* _Dataset extract_:
= = =

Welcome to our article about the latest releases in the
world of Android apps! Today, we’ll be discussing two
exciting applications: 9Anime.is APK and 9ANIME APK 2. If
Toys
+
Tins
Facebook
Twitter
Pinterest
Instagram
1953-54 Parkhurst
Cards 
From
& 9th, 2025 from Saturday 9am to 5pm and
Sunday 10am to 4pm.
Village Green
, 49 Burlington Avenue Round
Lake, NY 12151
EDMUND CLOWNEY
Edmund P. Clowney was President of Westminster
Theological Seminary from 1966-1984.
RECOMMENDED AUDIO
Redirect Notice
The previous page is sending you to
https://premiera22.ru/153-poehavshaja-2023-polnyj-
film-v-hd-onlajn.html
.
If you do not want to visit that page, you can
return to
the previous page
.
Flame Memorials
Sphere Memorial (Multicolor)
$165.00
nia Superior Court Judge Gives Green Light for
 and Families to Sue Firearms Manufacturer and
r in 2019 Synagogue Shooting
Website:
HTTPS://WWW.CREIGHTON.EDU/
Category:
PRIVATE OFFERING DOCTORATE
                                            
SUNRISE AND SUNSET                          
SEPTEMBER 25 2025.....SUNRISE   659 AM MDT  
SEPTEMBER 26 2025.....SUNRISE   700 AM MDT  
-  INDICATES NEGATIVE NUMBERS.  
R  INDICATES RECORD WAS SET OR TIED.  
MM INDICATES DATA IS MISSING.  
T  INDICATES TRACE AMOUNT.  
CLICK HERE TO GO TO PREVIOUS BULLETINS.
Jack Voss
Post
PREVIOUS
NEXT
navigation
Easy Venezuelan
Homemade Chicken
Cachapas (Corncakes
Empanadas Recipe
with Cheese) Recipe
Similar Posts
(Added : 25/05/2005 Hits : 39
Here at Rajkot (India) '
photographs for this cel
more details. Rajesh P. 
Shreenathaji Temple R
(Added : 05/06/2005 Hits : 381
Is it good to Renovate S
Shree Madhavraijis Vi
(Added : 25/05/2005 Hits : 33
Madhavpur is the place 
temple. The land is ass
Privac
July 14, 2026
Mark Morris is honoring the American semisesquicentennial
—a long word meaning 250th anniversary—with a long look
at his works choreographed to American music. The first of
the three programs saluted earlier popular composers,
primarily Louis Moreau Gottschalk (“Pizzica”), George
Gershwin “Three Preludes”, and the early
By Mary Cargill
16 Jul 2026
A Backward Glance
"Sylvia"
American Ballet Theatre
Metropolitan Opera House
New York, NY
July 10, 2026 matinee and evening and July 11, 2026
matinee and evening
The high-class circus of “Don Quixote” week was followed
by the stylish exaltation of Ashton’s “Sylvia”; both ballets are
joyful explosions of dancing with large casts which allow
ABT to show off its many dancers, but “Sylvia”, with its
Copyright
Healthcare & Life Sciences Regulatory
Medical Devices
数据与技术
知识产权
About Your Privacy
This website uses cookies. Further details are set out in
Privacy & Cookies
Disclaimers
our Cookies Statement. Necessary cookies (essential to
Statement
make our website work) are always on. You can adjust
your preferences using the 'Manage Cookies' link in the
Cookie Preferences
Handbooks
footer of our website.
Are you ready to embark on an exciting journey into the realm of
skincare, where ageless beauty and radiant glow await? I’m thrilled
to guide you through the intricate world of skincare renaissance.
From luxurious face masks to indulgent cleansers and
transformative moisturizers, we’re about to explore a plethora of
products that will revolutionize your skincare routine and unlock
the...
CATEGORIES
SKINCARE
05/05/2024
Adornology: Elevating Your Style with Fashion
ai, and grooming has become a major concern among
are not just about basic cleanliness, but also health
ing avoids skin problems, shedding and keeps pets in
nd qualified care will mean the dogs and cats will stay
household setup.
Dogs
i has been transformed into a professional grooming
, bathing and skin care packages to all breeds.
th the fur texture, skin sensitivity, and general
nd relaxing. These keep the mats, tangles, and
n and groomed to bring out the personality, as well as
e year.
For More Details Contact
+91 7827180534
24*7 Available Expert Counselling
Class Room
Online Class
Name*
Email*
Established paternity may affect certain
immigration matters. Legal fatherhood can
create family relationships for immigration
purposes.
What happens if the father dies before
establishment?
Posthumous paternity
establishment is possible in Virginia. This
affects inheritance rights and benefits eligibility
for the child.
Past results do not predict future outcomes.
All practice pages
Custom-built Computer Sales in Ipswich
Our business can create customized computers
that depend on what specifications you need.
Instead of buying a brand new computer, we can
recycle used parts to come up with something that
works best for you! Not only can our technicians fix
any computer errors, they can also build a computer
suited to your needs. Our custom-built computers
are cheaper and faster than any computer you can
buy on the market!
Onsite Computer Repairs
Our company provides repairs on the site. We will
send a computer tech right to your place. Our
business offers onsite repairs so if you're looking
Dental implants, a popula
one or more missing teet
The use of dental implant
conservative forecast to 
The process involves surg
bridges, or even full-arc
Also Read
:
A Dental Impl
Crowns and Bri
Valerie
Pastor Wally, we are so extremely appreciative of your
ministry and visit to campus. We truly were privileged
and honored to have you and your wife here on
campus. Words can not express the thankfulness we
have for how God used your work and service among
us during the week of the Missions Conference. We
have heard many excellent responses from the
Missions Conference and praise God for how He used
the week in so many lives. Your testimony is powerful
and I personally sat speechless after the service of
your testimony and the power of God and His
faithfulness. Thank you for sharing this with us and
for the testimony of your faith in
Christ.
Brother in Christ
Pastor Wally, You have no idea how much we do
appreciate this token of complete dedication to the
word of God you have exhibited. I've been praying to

= = =

* _Task to carry out_: Starting with the line with "SEPTEMBER 26 2025.....SUNRISE" above and going on through the line with "at his works", transcribe every line exactly, both ends included, and add nothing.

* _Answer below_:
SEPTEMBER 26 2025.....SUNRISE   700 AM MDT  
-  INDICATES NEGATIVE NUMBERS.  
R  INDICATES RECORD WAS SET OR TIED.  
MM INDICATES DATA IS MISSING.  
T  INDICATES TRACE AMOUNT.  
CLICK HERE TO GO TO PREVIOUS BULLETINS.
Jack Voss
Post
PREVIOUS
NEXT
navigation
Easy Venezuelan
Homemade Chicken
Cachapas (Corncakes
Empanadas Recipe
with Cheese) Recipe
Similar Posts
(Added : 25/05/2005 Hits : 39
Here at Rajkot (India) '
photographs for this cel
more details. Rajesh P. 
Shreenathaji Temple R
(Added : 05/06/2005 Hits : 381
Is it good to Renovate S
Shree Madhavraijis Vi
(Added : 25/05/2005 Hits : 33
Madhavpur is the place 
temple. The land is ass
Privac
July 14, 2026
Mark Morris is honoring the American semisesquicentennial
—a long word meaning 250th anniversary—with a long look
at his works choreographed to American music. The first of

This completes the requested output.